Some of you sent me email complaining about the proposed size of the
Unicode database for java.lang.Character. Complain. Complain.
Complain. :)
So here's the new format, which _should_ satisfy the majority of you.
Kevin Kelley has offered to look into possibly squeezing out a few
more bytes after I get this design implemented (ie. I need to move
onto other classes and more important things).
$classpath Unicode Database
---------------------------
java.lang.Character allows one to retrieve information on all 65536
characters of the Unicode character set. This is a lot of data. The
database specification outlined here is meant to be fast, small, and
seamlessly upgradable to new versions of the Unicode specification, by
running a script on the data files that the Unicode Consortium
distributes.
The database consists of three files:
1) character.uni (main database of character attributes)
2) block.uni (mappings from each block to offset in char file)
3) titlecase.uni (list of characters where titlecase differs from uppercase)
File sizes for Unicode 2.1.2 spec
---------------------------------
character.uni: 59310 bytes
block.uni : 1836 bytes
titlecase.uni: 16 bytes
All quantities are unsigned unless otherwise specified.
All quantities are stored in big endian format.
character.uni
-------------
Each character in the Unicode specification has an entry in the
character.uni file. Characters are stored sequentially, and there are
no null entries. Each entry consists of 9 bytes. Entries are stored
sequentially, based on the Unicode character number.
C = Category
B = Subset Block
N = Numerical Decimal Value
(65536 if unused, 65535 if not representable as nonnegative integer value)
D = Decimal Digit Value (unused if (J == 0 && Z == 0))
J = isDigit (Java definition) (1/0)
Z = has single decomp which (isDigit == true)
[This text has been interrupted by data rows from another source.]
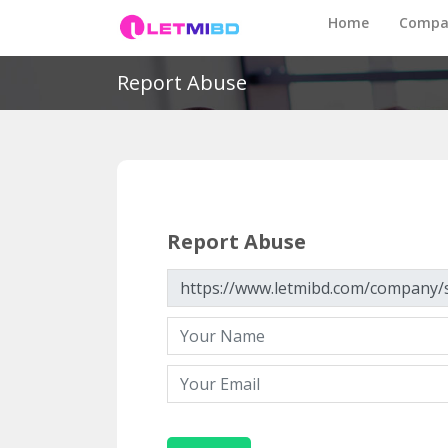
Home
Compa
Report Abuse
Report Abuse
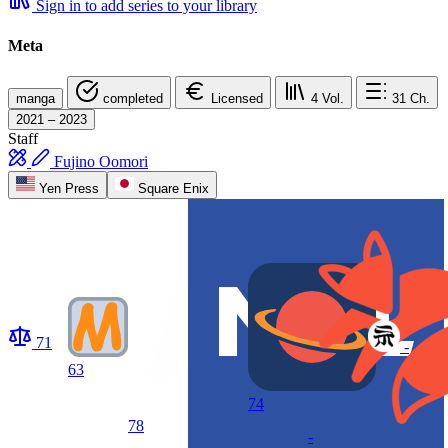
Sign in to add series to your library
Meta
manga
completed
Licensed
4
Vol.
31
Ch.
2021 – 2023
Staff
Fujino Oomori
Yen Press
Square Enix
71
-
63
74
78
-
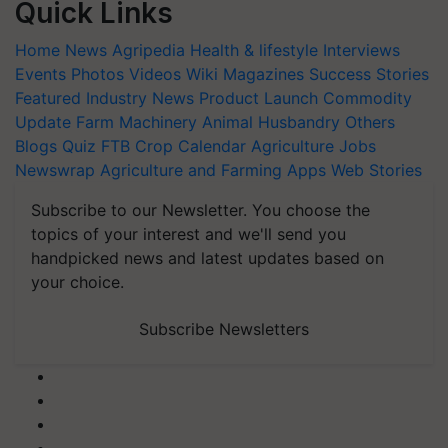
Quick Links
Home
News
Agripedia
Health & lifestyle
Interviews
Events
Photos
Videos
Wiki
Magazines
Success Stories
Featured
Industry News
Product Launch
Commodity
Update
Farm Machinery
Animal Husbandry
Others
Blogs
Quiz
FTB
Crop Calendar
Agriculture Jobs
Newswrap
Agriculture and Farming Apps
Web Stories
Subscribe to our Newsletter. You choose the
topics of your interest and we'll send you
handpicked news and latest updates based on
your choice.
Subscribe Newsletters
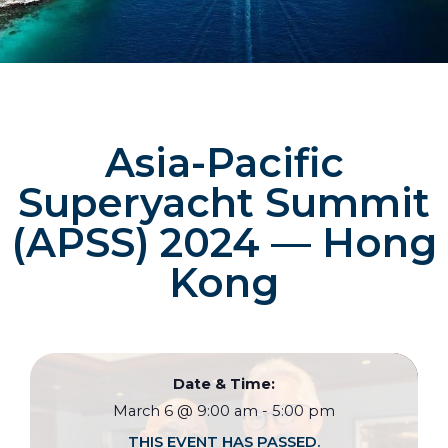
Asia-Pacific
Superyacht Summit
(APSS) 2024 — Hong
Kong
Date & Time:
March 6
@
9:00 am
-
5:00 pm
THIS EVENT HAS PASSED.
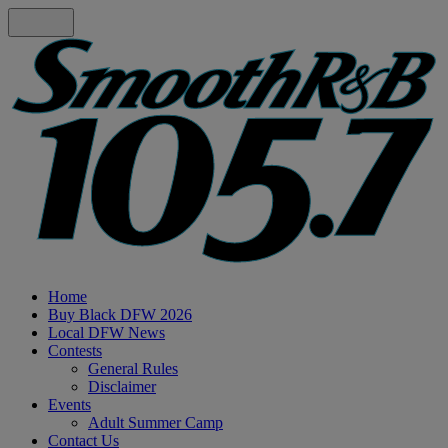
Home
Buy Black DFW 2026
Local DFW News
Contests
General Rules
Disclaimer
Events
Adult Summer Camp
Contact Us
(in which case the decomp's decimal digit value is in DDDD) (1/0)
I = isIndentifierIgnorable (1/0)
U = Uppercase mapping (0 = no mapping)
L = Lowercase mapping (0 = no mapping)
x = Empty
JZICCCCC xxxxDDDD NNNNNNNN NNNNNNNN BBBBBBBB UUUUUUUU UUUUUUUU
\________/ \________/ \________/ \________/ \________/ \________/ \________/
byte 8 byte 7 byte 6 byte 5 byte 4 byte 3 byte 2
LLLLLLLL LLLLLLLL
\________/ \________/
byte 1 byte 0
ranges of values in Unicode 2.1.2 spec
C = 1..28 (Sun uses 0..28, and skips 17, so that's what we do too)
B = 1..69
N = 0..10000
D = 0..9
Current database size (6590 characters - 2.1.2 spec) = 59310 bytes.
Maximum database size (65536 characters) = 589824 bytes.
block.uni
---------
Characters within the Unicode specification tend to come in blocks --
sets of sequential characters. The Unicode 2.1.2 specification
contains 306 blocks. The $classpath Unicode database takes advantage
of this property. Each entry in the block.uni file consists of 6
bytes. Entries are stored sequentially, based on the Unicode
character number.
U = Unicode character which represents start of block
O = Offset of this block within the char.uni file
UUUUUUUU UUUUUUUU OOOOOOOO OOOOOOOO OOOOOOOO OOOOOOOO
\________/ \________/ \________/ \________/ \________/ \________/
byte 5 byte 4 byte 3 byte 2 byte 1 byte 0
titlecase.uni
-------------
Characters in which the titlecase differs from the uppercase are
stored in titlecase.uni. There are only four characters in the
Unicode 2.1.2 specification which fit this description, and it's
doubtful that any others will ever be added to the specification.
However, we should be able to support more, without changing
java.lang.Character, and this is why we have not hardcoded these
values. Each entry is 4 bytes. Entries are stored sequentially,
based on the Unicode character number.
U = Unicode character which has a titlecase
T = Unicode mapping to titlecase
UUUUUUUU UUUUUUUU TTTTTTTT TTTTTTTT
\________/ \________/ \________/ \________/
byte 3 byte 2 byte 1 byte 0
Finding an entry for character ``U''.
-------------------------------------
* Read in titlecase information beforehand
* Read in the block.uni file beforehand
* Locate the proper block for character U in the block.uni file.
if U > current_block && U < next_block then
found_block
if current_block_offset + (current_block-U)*9 > next_block_offset
U is not defined
* Read in U
U is at current_block_offset + (current_block-U)*9